### TASK BRIEF
Since the pictures are not wanted, copy only the text of every record exactly.

Page images and extracted text
──────

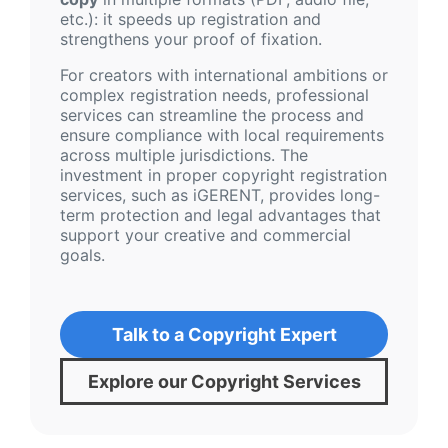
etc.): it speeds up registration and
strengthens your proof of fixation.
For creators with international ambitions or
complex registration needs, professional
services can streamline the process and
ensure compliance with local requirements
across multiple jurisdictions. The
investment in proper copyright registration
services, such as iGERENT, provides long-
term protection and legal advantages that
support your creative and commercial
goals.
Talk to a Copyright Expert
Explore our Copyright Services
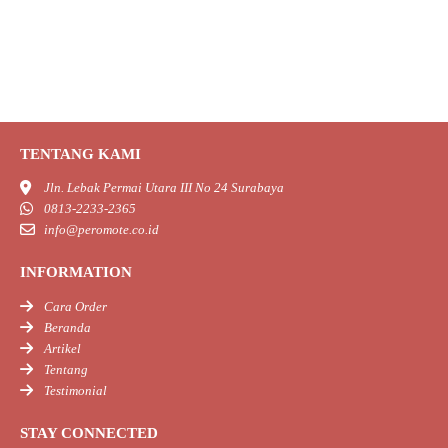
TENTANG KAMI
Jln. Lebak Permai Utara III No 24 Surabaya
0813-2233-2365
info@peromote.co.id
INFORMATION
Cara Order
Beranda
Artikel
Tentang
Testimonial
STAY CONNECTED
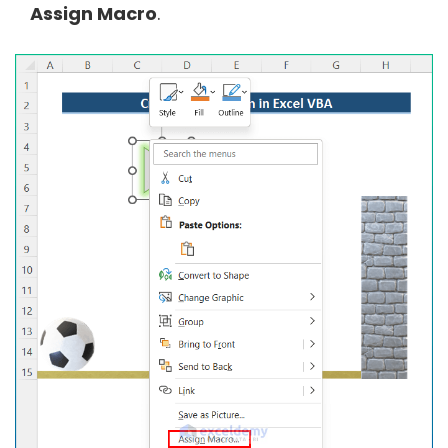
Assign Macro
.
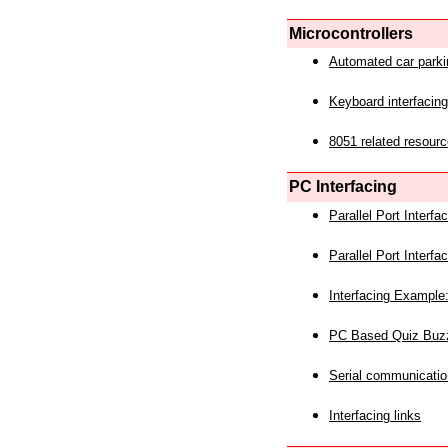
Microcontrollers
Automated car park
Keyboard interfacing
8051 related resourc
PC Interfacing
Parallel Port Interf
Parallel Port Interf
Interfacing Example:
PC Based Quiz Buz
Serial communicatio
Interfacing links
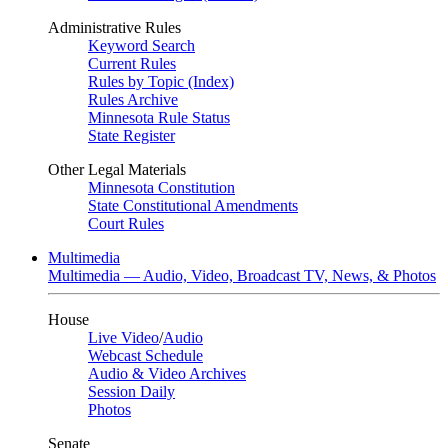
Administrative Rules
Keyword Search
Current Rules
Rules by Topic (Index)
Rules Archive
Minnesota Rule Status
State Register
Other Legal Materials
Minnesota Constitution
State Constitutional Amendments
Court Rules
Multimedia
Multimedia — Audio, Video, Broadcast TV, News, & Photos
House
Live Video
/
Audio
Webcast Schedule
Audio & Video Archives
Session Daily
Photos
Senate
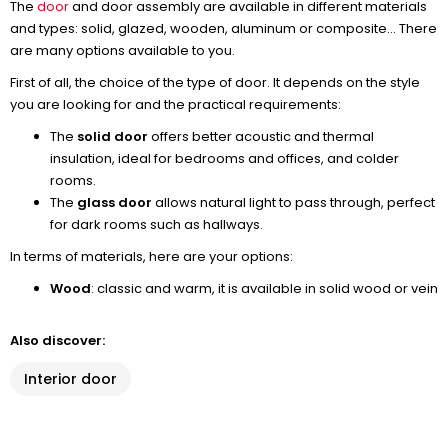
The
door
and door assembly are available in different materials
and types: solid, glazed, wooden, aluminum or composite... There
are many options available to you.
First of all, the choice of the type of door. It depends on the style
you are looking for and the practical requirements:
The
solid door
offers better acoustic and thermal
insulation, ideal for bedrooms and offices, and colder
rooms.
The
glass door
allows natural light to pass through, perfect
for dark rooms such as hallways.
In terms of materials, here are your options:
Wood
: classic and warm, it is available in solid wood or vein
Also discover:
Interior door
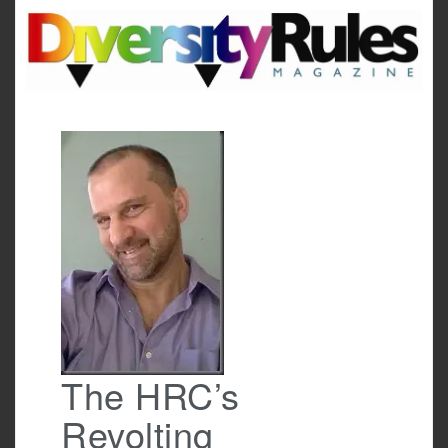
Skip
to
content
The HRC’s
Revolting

──────

### ANSWER BOX
etc.): it speeds up registration and
strengthens your proof of fixation.
For creators with international ambitions or
complex registration needs, professional
services can streamline the process and
ensure compliance with local requirements
across multiple jurisdictions. The
investment in proper copyright registration
services, such as iGERENT, provides long-
term protection and legal advantages that
support your creative and commercial
goals.
Talk to a Copyright Expert
Explore our Copyright Services
TENTANG KAMI
Jln. Lebak Permai Utara III No 24 Surabaya
0813-2233-2365
info@peromote.co.id
INFORMATION
Cara Order
Beranda
Artikel
Tentang
Testimonial
STAY CONNECTED
Assign Macro
.
Microcontrollers
Automated car park
Keyboard interfacing
8051 related resourc
PC Interfacing
Parallel Port Interf
Parallel Port Interf
Interfacing Example:
PC Based Quiz Buz
Serial communicatio
Interfacing links
Administrative Rules
Keyword Search
Current Rules
Rules by Topic (Index)
Rules Archive
Minnesota Rule Status
State Register
Other Legal Materials
Minnesota Constitution
State Constitutional Amendments
Court Rules
Multimedia
Multimedia — Audio, Video, Broadcast TV, News, & Photos
House
Live Video
/
Audio
Webcast Schedule
Audio & Video Archives
Session Daily
Photos
Senate
The
door
and door assembly are available in different materials
and types: solid, glazed, wooden, aluminum or composite... There
are many options available to you.
First of all, the choice of the type of door. It depends on the style
you are looking for and the practical requirements:
The
solid door
offers better acoustic and thermal
insulation, ideal for bedrooms and offices, and colder
rooms.
The
glass door
allows natural light to pass through, perfect
for dark rooms such as hallways.
In terms of materials, here are your options:
Wood
: classic and warm, it is available in solid wood or vein
Also discover:
Interior door
Skip
to
content
The HRC’s
Revolting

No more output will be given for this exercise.